Patrick Moorhead: Hi, this is Pat Moorhead and The Six Five is on the virtual road at Google Cloud Next 2023. It is post-event. Dan, you and I went to the event, we covered the pre-event and now we’re doing the follow-up. It’s kind of like wrapping a red ribbon around the tree.

Daniel Newman: Well, part of the fun of the analyst track, Pat, was we got to build some generative AI tools. They actually let us play with it. And so I just want to alert everybody that there is a chance that you’re actually talking to Dan Bot 1.0, and this is purely a generative version of my existence. And when we’re done, you can tell me how smart I sounded, ’cause if it was really smart, then it may really just be me. But no, seriously, Pat, great event. It was a lot of fun, a lot of action, and a lot of AI.

Patrick Moorhead: Yeah. Dan, you might want to work on the grounding of the Dan bot a little bit here. But no, in all seriousness, what is the last, gosh, 10 months of our analyst lives been about? It’s been about generative AI and at Google Cloud Next 2023, that was the primary topic of conversations. It’s what enterprises, partners and Google definitely delivered. And we have with us essentially Mr. Google Cloud AI. Warren, how are you? Thanks for coming on the show.

Warren Barkley: Yeah, of course. Thanks for having me. I’m super great. My voice made it through the week so I can-

Patrick Moorhead: Amazing.

Warren Barkley: Yeah, so I’m very happy to be here and survive, so it was great.

Patrick Moorhead: Thanks.

Daniel Newman: All right, so I see the keyboard Clavinova thing in the background.

Warren Barkley: Yes.

Daniel Newman: Do you play?

Warren Barkley: I have a music degree, but I don’t play piano very well.

Daniel Newman: Sure.

Warren Barkley: I more play other things, guitar and things like that.

Daniel Newman: Right.

Warren Barkley: But yeah, the long story background, it was music school or Caltech and I picked music school ’cause it looked more fun, and now I’m in technology.

Daniel Newman: And look at you now. I was going to say the irony is not lost. And all those people that say don’t get a music degree, don’t get a psychology degree, and now you are leading product for one of the largest technology companies on the planet. So I’d say there’s a lot of paths, a lot of different ways to get where you’re going, so I love that.

Warren Barkley: Exactly.

Daniel Newman: I actually was classically trained in the piano too, so I saw that, had to ask. Don’t know how I didn’t see it in the green room. Kind of want to go back there and jam out with you, but we’ll do it another time.

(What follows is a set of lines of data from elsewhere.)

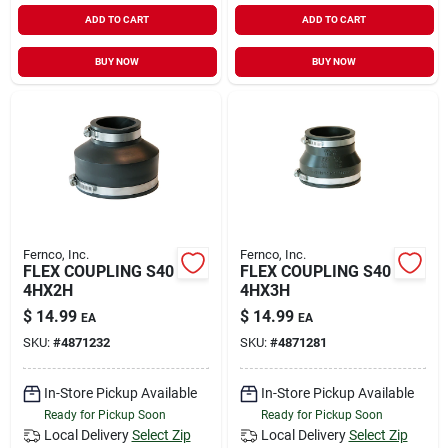
ADD TO CART
ADD TO CART
BUY NOW
BUY NOW
Fernco, Inc.
Fernco, Inc.
FLEX COUPLING S40
FLEX COUPLING S40
4HX2H
4HX3H
$
14.99
$
14.99
EA
EA
SKU:
#
4871232
SKU:
#
4871281
In-Store Pickup Available
In-Store Pickup Available
Ready for Pickup Soon
Ready for Pickup Soon
Local Delivery
Select Zip
Local Delivery
Select Zip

Warren Barkley: Yeah, you could whip out a little bit of a list or something like that and see.

Daniel Newman: Awesome. We will have to talk about that at some other point ’cause right now we’re going to talk about Google Cloud Next. So give us the background. It was a big exciting week. You could see a lot of progress. Of course Google, it has had a big year in AI, but Google has been doing this a long time. I mean you’re talking decades of investment and research around AI. Talk about how this ties to making Google Cloud so uniquely positioned to rise right now, to grow right now and to meet the opportunity of the day?

Warren Barkley: Yeah, we really have an abundance of riches when it comes to innovation in AI. And we’ve been doing this for 15 plus years and had these huge breakthroughs in things like Transformer, other things like that. I think it’s not just the fact that we’ve done that, but we also use it internally. We’re one of the bigger users of artificial intelligence in the world, and that’s taught us a whole bunch of things that allows us to kind of bring that to cloud.

The other piece is that it’s not just like 3000 researchers type thing, but it’s more the fact that we have a culture of innovation within research, that allows people to have these breakthroughs. And when we in cloud reach out to research and say, Hey, we got this problem, they’re right there, ready to help us. And it’s an amazing partnership to work with them on bringing this technology to market.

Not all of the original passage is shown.